我が国は資源のない中で、原材料を加工して付加価値を持った製品を提供することにより、成長を遂げてきました。このような中で、設備の持つ重要性はきわめて大きく、早い時期から設備管理に関する研究は進んできていました。
とくに、設備から生じるトラブル、設備にかける経費などは、いずれも経営の中に占める比重が大きいことから、それだけ重要視されてきました。
このように、設備を管理することの重要性は、今も昔も変わることはないのですが、我が国の設備を取り巻く環境は、21世紀に入り、大きな変動を迎えています。
その代表的な問題としては、
(1)設備の老朽化、
(2)団塊世代の一斉離職、
(3)生産ラインへの急速なアウトソーシング化、
(4)設備を含めた生産現場の急速なIT化、
などがあげられます。
右肩上がりの成長を前提としてきた20世紀、人口構造もピラミッド型であったことを前提にしての人の育成、終身雇用制度に守られていたことによる生産現場のオペレーターたちの組織への帰属意識の高さを前提としての教育や仕事のさせ方、IT化に対応したメンテナンスのあり方など、従来の概念では対応が困難な状況が、すでに顕在化してきています。

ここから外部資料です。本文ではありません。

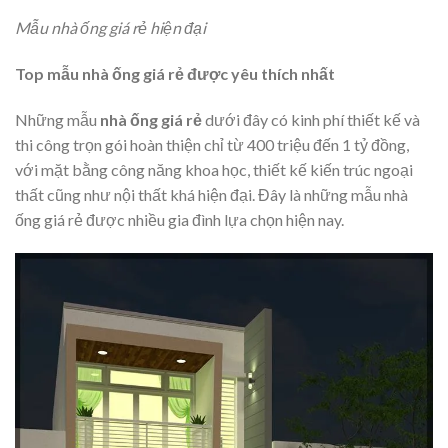
Mẫu nhà ống giá rẻ hiện đại
Top mẫu nhà ống giá rẻ được yêu thích nhất
Những mẫu
nhà ống giá rẻ
dưới đây có kinh phí thiết kế và
thi công trọn gói hoàn thiện chỉ từ 400 triệu đến 1 tỷ đồng,
với mặt bằng công năng khoa học, thiết kế kiến trúc ngoại
thất cũng như nội thất khá hiện đại. Đây là những mẫu nhà
ống giá rẻ được nhiều gia đình lựa chọn hiện nay.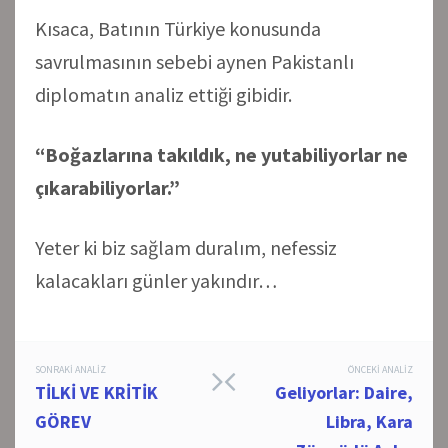
Kısaca, Batının Türkiye konusunda
savrulmasının sebebi aynen Pakistanlı
diplomatın analiz ettiği gibidir.
“Boğazlarına takıldık, ne yutabiliyorlar ne
çıkarabiliyorlar.”
Yeter ki biz sağlam duralım, nefessiz
kalacakları günler yakındır…
Post
SONRAKI ANALIZ
ÖNCEKI ANALIZ
TİLKİ VE KRİTİK
Geliyorlar: Daire,
navigation
GÖREV
Libra, Kara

設備管理は、もともと企業・工場の損益の観点から重要な機能として位置づけられてきました。それもいわゆる専門的な立場による人たちによって管理されるのが主流でした。
しかしながら、今後の設備管理は、それだけでは十分に機能しないであろうことが明確になってきています。
設備管理を一部の部門に委ねる方法から、トップ主導に基づく「マネジメント」に移行すること、また「リスク回避からの観点からの設備管理のあり方の研究」、「アウトソーシングに対する設備管理への対応のための研究」、「設備管理に関する技能伝承の研究」等々が急務とされています。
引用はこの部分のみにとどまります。